## THE PROBLEM
What is needed is a verbatim copy of the data, minus the pictures.

--

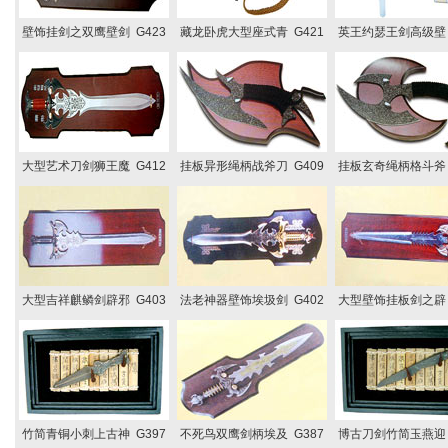
壁饰挂剑之双鹰壁剑 G423
藏龙卧虎大型座式青 G421
英王约瑟王剑高级壁 
大型艺术刀剑狮王魔 G412
挂板异形绳柄战斧刀 G409
挂板玄奇绳柄格斗斧 
大型吉祥麒鳞剑辟邪 G403
法老神器壁饰埃圾剑 G402
大型壁饰挂板剑之辟 
竹简青铜小刺上古神 G397
不死鸟双鹰剑柄埃及 G387
博古刀剑竹简玉燕迎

--

## PROBLEM SOLUTION
壁饰挂剑之双鹰壁剑 G423
藏龙卧虎大型座式青 G421
英王约瑟王剑高级壁 
大型艺术刀剑狮王魔 G412
挂板异形绳柄战斧刀 G409
挂板玄奇绳柄格斗斧 
大型吉祥麒鳞剑辟邪 G403
法老神器壁饰埃圾剑 G402
大型壁饰挂板剑之辟 
竹简青铜小刺上古神 G397
不死鸟双鹰剑柄埃及 G387
博古刀剑竹简玉燕迎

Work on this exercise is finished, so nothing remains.